Segment Start: Records for this exercise

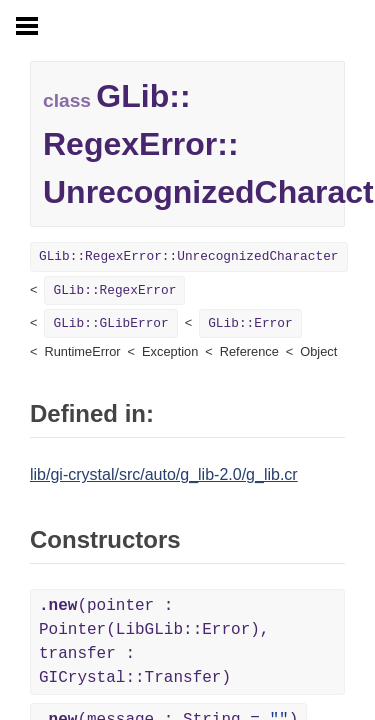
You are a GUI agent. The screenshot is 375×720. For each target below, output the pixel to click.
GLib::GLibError (110, 323)
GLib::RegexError (114, 290)
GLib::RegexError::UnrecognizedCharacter (189, 256)
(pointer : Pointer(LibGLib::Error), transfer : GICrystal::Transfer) (154, 642)
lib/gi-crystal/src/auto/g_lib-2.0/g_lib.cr (164, 474)
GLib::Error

Segment End: Records for this exercise

**What you have to do:**
Set down the lines above exactly as written. Begin at the line containing "GLib::RegexError::UnrecognizedCharacter (189, 256)" and stop after the last line.

**Answer for this exercise:**
GLib::RegexError::UnrecognizedCharacter (189, 256)
(pointer : Pointer(LibGLib::Error), transfer : GICrystal::Transfer) (154, 642)
lib/gi-crystal/src/auto/g_lib-2.0/g_lib.cr (164, 474)
GLib::Error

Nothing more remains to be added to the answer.